Of course I spoke to people who could never be convinced in a thousand years of argument. Neither could they understand the distinction one made between the system and the individual. To them all is the same. And individuals must be made responsible for the suffering which is caused by the system, even though they may themselves be tender and pitiful, and innocent of wrong.

It was the great point of difference which separated spiritually my hosts and me. “You can never build a permanent system on hate,” I said again and again; but they believe they can. And because of this belief they have no pity to spare for the innocent children of a hated monarch and his foolish, fanatical wife, all shot in the name of Authority for the crime of being themselves.

Their poor ghosts flitted in and out of the compartments in the train which was lent to us in our journey from Saratov to Reval, the train belonging to the Czar’s daughters. And following them, in tragic sequence, the endless procession of ghosts tramping their way through the snows to Siberia to the crack of the Cossack whips.

Russia is full of ghosts.

CHAPTER IV
Investigation or Propaganda?

People in Russia appear to be able to live without sleep. At any rate they never go to bed before the small hours of the morning. Very rarely were we allowed to go to our rooms before two o’clock, and it was frequently three o’clock in the morning. On entering Russia we were asked to alter our watches by three hours, making the time so much in advance of English time, and we used to console ourselves that it was “really only midnight” when, almost too weary to stand, we staggered to our rooms at this terribly un-English hour. Soon we became quite used to the sight of little children playing about at eleven and twelve at night, and to the spectacle of a ploughman ploughing his land at an hour when it was difficult to say whether twilight or the dawn lighted his labours. The hour of rising is correspondingly late, and breakfast was seldom served earlier than 9.30 or 10 o’clock.

The first meal at a Russian table was naturally to be a matter of interest to us. At this, the first, and at all subsequent meals, there was an ample supply, though not a riotous abundance, of very simple food. Every nerve had been strained to make the change from profusion to scarcity as easy as possible.
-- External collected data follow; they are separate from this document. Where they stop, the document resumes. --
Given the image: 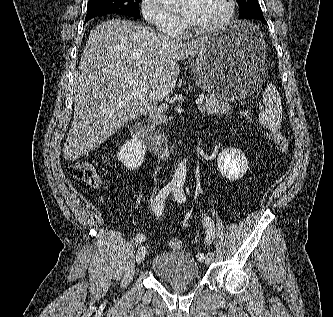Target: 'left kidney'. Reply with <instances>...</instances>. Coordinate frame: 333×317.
Instances as JSON below:
<instances>
[{
    "label": "left kidney",
    "instance_id": "obj_1",
    "mask_svg": "<svg viewBox=\"0 0 333 317\" xmlns=\"http://www.w3.org/2000/svg\"><path fill=\"white\" fill-rule=\"evenodd\" d=\"M220 173L229 180H238L248 170V160L244 153L237 148L223 150L217 158Z\"/></svg>",
    "mask_w": 333,
    "mask_h": 317
}]
</instances>
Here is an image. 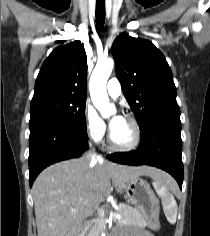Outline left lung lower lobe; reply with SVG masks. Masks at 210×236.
I'll use <instances>...</instances> for the list:
<instances>
[{
  "label": "left lung lower lobe",
  "instance_id": "left-lung-lower-lobe-1",
  "mask_svg": "<svg viewBox=\"0 0 210 236\" xmlns=\"http://www.w3.org/2000/svg\"><path fill=\"white\" fill-rule=\"evenodd\" d=\"M137 150L108 155L111 161L126 165H150L170 173L182 189L183 163L180 117H161L141 129Z\"/></svg>",
  "mask_w": 210,
  "mask_h": 236
}]
</instances>
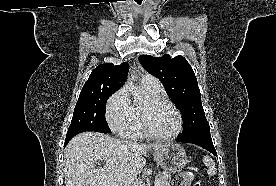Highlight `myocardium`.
I'll use <instances>...</instances> for the list:
<instances>
[{
    "mask_svg": "<svg viewBox=\"0 0 276 186\" xmlns=\"http://www.w3.org/2000/svg\"><path fill=\"white\" fill-rule=\"evenodd\" d=\"M149 104L152 107L160 106V105H167V106L171 107L178 117V127H177L176 131L174 133H172L171 135L165 136V135L156 134L152 130V128L149 124L147 109L144 107L142 109V113H141V121H142V126H143V129H144L146 135L152 139L159 140V141H170V140L177 138L180 135V133L182 132L183 127H184V120H183V116H182V113L180 112V110L170 100L162 98V97L152 98L150 100Z\"/></svg>",
    "mask_w": 276,
    "mask_h": 186,
    "instance_id": "myocardium-1",
    "label": "myocardium"
}]
</instances>
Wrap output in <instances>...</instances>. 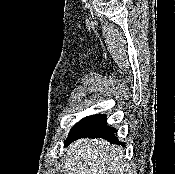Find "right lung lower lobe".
Returning <instances> with one entry per match:
<instances>
[{
    "label": "right lung lower lobe",
    "mask_w": 175,
    "mask_h": 174,
    "mask_svg": "<svg viewBox=\"0 0 175 174\" xmlns=\"http://www.w3.org/2000/svg\"><path fill=\"white\" fill-rule=\"evenodd\" d=\"M114 130V128L107 126L106 115L97 114L88 116L73 126L67 138L66 145L82 137H101L108 140L110 143L124 145V143L117 140L114 135Z\"/></svg>",
    "instance_id": "obj_1"
}]
</instances>
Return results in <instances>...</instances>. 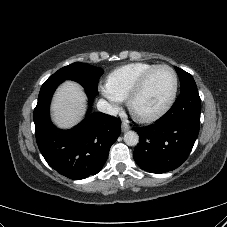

It was realised that it takes a long time to get used to black bread after white, thin soup after thick, and imitation tea after the real thing.

Real tea and coffee are well-nigh unprocurable in Russia at present. Yet they procured these for the British guests. These good things came to us, we were informed, because great stores of them had been captured from Judenitch who had received them through the British War Office. For our hosts this fact added a piquancy to their hospitality, which a sufficiently developed sense of humour enabled us to understand.

Our breakfast consisted of a sufficient supply of brown bread, hard but not unpleasant to the taste, butter and thin slices of cheese. On alternate mornings we had smoked fish or slices of ham. There was abundance of tea served in glasses from the samovar, with sugar but no milk. Occasionally there was coffee. We were served by a dignified “tovarisch” (tovarisch is Russian for “comrade”) who looked as though he were a typical English butler, and who, I was credibly informed, actually was a relic of the old régime. His was a stolid, grave face, as became the servant of departed princes. What his thoughts were as he moved quietly about the room I would have given many roubles to know.